* WHAT THE TASK REQUIRES
Below are the records; tally the lines in them that include the word "Listino" and reply with the number alone.

* RECORDS SUPPLIED
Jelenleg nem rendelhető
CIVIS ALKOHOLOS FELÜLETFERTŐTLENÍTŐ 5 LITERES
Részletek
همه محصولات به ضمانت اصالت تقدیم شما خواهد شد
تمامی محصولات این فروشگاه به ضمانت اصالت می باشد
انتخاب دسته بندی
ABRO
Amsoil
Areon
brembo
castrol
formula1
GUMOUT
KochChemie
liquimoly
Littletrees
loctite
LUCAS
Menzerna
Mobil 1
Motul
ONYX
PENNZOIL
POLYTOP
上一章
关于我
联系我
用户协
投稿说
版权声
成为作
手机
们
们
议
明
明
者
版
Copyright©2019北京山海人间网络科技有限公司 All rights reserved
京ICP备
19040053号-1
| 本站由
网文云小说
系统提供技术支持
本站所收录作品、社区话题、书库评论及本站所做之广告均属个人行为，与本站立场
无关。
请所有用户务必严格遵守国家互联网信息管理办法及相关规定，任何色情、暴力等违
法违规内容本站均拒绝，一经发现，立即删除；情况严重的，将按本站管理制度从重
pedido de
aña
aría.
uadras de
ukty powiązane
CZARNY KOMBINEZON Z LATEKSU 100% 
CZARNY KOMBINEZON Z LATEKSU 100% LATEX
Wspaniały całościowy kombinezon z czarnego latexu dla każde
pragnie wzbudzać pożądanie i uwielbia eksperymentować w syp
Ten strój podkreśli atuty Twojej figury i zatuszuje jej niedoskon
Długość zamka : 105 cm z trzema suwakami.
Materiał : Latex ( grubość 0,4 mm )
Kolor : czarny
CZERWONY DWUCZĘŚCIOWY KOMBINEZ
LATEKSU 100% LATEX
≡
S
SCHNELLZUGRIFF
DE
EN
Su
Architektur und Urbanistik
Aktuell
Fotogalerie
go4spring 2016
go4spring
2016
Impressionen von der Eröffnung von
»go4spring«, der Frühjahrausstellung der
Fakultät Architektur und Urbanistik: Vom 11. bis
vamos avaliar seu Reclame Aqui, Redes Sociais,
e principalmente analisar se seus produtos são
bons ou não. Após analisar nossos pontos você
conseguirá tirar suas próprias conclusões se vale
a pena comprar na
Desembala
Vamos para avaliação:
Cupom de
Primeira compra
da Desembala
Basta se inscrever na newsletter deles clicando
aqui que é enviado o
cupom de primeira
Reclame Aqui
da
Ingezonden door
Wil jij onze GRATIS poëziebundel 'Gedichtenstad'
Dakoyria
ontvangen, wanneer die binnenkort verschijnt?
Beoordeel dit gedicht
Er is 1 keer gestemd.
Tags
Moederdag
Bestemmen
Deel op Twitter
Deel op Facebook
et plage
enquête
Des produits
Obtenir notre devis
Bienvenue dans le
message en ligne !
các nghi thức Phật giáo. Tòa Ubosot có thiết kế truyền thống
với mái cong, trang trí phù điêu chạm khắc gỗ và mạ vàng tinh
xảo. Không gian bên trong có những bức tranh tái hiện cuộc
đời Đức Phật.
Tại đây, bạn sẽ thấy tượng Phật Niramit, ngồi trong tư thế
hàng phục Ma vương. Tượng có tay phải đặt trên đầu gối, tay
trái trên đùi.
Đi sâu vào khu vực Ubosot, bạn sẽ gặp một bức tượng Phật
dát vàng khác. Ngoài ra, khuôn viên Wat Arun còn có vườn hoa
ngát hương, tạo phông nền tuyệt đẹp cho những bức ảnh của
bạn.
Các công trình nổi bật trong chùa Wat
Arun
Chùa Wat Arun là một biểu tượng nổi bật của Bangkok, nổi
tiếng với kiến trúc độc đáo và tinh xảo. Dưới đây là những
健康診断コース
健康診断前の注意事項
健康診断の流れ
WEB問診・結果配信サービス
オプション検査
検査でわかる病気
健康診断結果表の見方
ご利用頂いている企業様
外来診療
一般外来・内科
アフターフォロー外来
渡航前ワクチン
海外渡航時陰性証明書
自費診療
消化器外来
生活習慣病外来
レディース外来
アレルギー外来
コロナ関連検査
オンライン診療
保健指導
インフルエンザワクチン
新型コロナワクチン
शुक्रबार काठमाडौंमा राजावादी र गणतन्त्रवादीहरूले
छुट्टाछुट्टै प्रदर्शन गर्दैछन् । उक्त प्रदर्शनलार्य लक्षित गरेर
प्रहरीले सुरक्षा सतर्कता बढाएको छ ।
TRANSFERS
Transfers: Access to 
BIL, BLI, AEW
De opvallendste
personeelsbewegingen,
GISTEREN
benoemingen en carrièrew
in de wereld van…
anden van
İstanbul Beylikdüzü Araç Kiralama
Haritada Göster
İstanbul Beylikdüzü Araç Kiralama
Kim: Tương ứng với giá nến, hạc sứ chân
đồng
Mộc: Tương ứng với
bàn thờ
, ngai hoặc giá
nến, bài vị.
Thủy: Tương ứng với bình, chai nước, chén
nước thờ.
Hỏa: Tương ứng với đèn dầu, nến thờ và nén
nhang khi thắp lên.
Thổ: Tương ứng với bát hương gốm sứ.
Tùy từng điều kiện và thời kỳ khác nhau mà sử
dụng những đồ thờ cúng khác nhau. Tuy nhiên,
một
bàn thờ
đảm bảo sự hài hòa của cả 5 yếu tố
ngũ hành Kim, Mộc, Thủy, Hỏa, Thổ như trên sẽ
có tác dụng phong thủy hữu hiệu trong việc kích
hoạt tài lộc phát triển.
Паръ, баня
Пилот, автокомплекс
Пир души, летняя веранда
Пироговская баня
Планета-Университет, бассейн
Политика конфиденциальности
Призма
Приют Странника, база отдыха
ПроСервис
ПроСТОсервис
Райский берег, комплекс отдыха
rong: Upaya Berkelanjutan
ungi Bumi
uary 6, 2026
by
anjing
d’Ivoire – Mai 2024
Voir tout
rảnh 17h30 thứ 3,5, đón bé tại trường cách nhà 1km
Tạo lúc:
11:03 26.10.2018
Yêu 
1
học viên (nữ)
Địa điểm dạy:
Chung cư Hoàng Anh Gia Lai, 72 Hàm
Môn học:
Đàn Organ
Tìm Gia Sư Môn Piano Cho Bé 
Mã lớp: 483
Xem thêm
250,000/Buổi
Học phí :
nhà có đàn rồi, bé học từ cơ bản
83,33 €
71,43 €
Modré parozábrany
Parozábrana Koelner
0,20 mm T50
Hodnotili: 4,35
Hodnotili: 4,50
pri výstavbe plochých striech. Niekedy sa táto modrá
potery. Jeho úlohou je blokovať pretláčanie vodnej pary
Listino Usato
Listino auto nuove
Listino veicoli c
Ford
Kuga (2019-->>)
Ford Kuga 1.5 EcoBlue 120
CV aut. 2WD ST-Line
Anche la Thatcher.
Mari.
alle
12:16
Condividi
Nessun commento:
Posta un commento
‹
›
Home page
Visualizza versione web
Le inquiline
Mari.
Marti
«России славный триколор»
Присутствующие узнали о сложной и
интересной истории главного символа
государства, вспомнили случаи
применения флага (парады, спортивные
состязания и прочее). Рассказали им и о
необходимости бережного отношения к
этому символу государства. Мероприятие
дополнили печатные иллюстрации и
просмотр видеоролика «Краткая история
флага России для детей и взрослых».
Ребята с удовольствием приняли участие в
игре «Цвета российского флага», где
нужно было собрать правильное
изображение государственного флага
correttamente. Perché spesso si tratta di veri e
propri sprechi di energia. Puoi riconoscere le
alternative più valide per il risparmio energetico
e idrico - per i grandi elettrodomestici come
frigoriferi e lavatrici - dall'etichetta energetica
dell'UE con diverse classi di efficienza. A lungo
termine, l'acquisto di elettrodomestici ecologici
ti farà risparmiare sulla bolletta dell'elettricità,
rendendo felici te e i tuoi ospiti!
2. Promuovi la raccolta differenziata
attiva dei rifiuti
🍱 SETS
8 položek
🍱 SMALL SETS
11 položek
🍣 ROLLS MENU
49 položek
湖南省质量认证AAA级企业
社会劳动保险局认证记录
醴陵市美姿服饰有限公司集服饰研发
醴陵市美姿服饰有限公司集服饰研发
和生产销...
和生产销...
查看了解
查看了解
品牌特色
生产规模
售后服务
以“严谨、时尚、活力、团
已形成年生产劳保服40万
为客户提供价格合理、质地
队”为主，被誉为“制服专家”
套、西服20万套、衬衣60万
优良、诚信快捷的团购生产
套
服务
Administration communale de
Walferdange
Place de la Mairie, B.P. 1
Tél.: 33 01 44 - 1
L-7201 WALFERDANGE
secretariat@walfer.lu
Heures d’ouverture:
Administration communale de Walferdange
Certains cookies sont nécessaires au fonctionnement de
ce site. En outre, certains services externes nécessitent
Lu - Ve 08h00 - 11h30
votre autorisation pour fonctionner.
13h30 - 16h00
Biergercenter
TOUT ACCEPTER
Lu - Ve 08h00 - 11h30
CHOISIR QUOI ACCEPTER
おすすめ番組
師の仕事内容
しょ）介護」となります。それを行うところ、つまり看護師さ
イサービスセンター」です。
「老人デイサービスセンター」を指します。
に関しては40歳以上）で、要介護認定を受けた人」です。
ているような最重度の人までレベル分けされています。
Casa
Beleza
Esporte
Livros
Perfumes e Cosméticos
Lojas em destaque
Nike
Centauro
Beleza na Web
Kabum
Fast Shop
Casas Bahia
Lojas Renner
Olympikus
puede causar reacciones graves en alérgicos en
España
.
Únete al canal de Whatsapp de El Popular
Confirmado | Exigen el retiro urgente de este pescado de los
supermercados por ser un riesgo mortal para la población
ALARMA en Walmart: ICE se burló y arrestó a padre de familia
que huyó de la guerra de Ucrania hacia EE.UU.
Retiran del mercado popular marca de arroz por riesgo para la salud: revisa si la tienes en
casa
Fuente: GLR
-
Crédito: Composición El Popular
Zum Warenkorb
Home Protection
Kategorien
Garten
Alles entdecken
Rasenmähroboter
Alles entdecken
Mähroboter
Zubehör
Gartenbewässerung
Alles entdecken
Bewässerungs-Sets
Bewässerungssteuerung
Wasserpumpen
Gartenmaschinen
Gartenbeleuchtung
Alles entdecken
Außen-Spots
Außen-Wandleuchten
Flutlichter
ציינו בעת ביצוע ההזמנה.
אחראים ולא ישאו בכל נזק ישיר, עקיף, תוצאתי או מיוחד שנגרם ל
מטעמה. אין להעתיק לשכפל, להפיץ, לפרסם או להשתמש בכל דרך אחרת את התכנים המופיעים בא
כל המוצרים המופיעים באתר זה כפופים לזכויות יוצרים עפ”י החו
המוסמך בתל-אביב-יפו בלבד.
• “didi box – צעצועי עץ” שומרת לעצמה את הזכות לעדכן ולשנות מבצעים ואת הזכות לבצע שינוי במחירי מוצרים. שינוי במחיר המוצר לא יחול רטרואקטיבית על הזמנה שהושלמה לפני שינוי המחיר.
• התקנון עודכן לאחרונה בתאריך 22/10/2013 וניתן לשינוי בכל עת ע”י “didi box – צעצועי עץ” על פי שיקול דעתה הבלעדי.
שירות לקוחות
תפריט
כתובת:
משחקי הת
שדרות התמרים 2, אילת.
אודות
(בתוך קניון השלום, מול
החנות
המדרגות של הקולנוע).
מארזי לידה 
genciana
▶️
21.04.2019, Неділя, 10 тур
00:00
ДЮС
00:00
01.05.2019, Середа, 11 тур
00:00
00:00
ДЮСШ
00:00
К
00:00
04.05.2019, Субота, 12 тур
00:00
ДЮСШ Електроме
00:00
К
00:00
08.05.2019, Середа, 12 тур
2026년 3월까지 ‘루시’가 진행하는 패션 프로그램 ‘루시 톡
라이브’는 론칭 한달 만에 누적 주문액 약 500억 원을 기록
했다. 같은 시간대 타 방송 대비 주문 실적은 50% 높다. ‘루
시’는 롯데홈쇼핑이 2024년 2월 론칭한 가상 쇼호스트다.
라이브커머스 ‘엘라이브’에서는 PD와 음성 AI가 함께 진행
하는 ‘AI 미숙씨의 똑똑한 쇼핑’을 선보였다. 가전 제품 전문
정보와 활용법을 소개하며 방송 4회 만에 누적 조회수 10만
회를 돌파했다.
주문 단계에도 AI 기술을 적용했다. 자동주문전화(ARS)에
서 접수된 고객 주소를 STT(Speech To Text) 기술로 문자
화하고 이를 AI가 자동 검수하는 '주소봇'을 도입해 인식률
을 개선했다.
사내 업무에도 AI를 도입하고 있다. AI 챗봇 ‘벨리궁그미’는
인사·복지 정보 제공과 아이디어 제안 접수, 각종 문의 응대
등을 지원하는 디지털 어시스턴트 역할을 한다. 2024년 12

* SOLUTION BELOW
3